Earlier this month the Minnesota Supreme Court ruled that Trump is not disqualified from the 2024 primary ballot, but declined to answer the question of whether he should be removed from the general election ballot. The people who have been hyping the “14th Amendment” thing took this loss and spun it as a win, and then promised us that they’d still win in Colorado.

But now the Colorado courts have ruled yesterday that while Trump did incite an insurrection, it’s not grounds for removing him from the ballot. This is roughly what I was expecting. And in spite of all the face-saving spin we’re now seeing about the ruling, it’s the worst case scenario. The courts are saying ‘yes we agree that he did all these things, we just don’t think the 14th Amendment says what you think it says.’ Which isn’t surprising because this is how the courts have been interpreting the 14th Amendment in every case that’s come up in recent years.

If the Colorado courts had said that Trump didn’t incite an insurrection, that would have been a factually wrong ruling, and it would have been easier to appeal based on all the evidence that he did incite one. But this ruling, which correctly acknowledges all the facts against Trump, makes it almost impossible to win any appeal.

As I’ve said from the start, it doesn’t matter what you or I or the plaintiffs or the Twitter pundits think the 14th Amendment says. It only matters what the courts think it says. And the courts have already shown us that they don’t read it the way you do.

We can perhaps take a minor political victory from this, in that the courts just ruled (again) that Trump incited an insurrection. But I’m not sure how many persuadable minds that’s going to change, given the obscurity of this case, and the fact that we lost the overall ruling. This simply isn’t shaping up to be a legal victory or a political victory.

On the whole, this “Trump is going to be magically removed from the ballot under the 14th Amendment” thing was always a pipe dream. The courts just don’t see it the way the Twitter pundits do.
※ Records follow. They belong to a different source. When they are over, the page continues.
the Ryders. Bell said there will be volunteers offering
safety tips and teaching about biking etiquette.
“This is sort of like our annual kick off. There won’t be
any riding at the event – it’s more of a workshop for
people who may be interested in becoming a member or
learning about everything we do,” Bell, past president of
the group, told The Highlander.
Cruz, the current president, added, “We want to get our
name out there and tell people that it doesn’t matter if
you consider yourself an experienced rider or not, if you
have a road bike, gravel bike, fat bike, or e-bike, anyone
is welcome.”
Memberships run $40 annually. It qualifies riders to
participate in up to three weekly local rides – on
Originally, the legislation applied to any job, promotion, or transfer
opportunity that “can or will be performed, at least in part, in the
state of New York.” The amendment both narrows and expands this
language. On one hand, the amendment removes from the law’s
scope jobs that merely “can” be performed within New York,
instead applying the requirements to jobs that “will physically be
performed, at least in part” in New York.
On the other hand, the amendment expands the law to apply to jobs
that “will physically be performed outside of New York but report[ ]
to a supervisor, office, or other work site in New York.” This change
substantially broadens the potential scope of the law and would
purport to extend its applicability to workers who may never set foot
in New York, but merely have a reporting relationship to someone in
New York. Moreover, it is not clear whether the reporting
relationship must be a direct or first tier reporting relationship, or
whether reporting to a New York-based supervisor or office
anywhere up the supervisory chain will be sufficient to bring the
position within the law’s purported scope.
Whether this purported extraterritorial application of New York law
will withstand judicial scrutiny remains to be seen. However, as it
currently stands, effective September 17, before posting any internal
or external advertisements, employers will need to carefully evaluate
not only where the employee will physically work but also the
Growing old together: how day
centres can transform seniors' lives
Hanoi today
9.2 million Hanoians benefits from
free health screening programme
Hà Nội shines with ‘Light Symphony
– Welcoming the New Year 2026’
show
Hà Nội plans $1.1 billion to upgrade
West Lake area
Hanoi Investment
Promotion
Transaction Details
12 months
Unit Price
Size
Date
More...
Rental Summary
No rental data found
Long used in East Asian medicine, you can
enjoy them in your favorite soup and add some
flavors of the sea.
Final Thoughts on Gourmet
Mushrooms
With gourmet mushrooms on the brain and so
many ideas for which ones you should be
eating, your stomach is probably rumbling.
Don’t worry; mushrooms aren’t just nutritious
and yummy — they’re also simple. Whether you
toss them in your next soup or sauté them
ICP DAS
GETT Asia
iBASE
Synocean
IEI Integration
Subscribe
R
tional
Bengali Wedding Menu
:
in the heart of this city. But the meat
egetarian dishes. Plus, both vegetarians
Any favorable ruling was never going to survive this Supreme Court. And all the rulings are going the wrong way anyway.

This is all a pretty basic legal concept, and once you set aside the internet hyperbole, it’s not difficult to understand. For instance I think the 2nd Amendment clearly prohibits private gun ownership. The wording couldn’t be any more clear to me. But that doesn’t count for anything, because the courts don’t read it the way I read it. I can file all the cases I want, and I can convince a bunch of people on Twitter that it reads the way I read it, and we can come up with whatever slogans we want, and we can spend all day every day reassuring each other that victory is guaranteed, but none of that is going to cause the courts to suddenly decide that the 2nd Amendment says what we think it says. Getting things trending on Twitter is not in any way a persuasive legal argument once you have to go into the real world and go into court.

It’s the same when it comes to the court’s interpretation of the 14th Amendment. Remember all that hype about getting Marjorie Taylor Greene removed from the 2022 ballot? That died in court. The courts couldn’t be any more clear that they don’t read the 14th Amendment in the same way political Twitter does. And since there’s never been any plan for getting the courts to actually change what they think the 14th Amendment says, there’s never been any hope for this case.

I don’t know if the legal pundits on Twitter have been intentionally overhyping this pipe dream for attention, or if they’ve just gotten caught up in the internet hype surrounding it. But when the courts agree with your every factual point and then tell you that the law and the constitution simply don’t read the way you think they do, that’s the worst kind of loss. The positive spin about this ruling is absurd.

Meanwhile back in the real world, we’re a few months away from a federal court criminally convicting Donald Trump for an insurrection and sentencing him to prison. If you’re looking for a victory from the courts regarding Trump trying to overthrow the government, with a devastating impact on Trump’s political viability, there it is – in plain sight.

But political Twitter is all about ignoring what’s obvious and really going on, and instead trying to look smart and clever by hyping some other thing that isn’t really a thing. So it isn’t surprising that the “14th Amendment” pipe dream is still alive and well on here in spite of losing in both states where the hypers insisted it would win. This was never a reality based movement, it was only about getting to feel clever and smart and righteous. So I guess it doesn’t matter that this movement is now losing badly in real world courts. None of this “Trump is magically disqualified” internet chanting was ever connected to reality.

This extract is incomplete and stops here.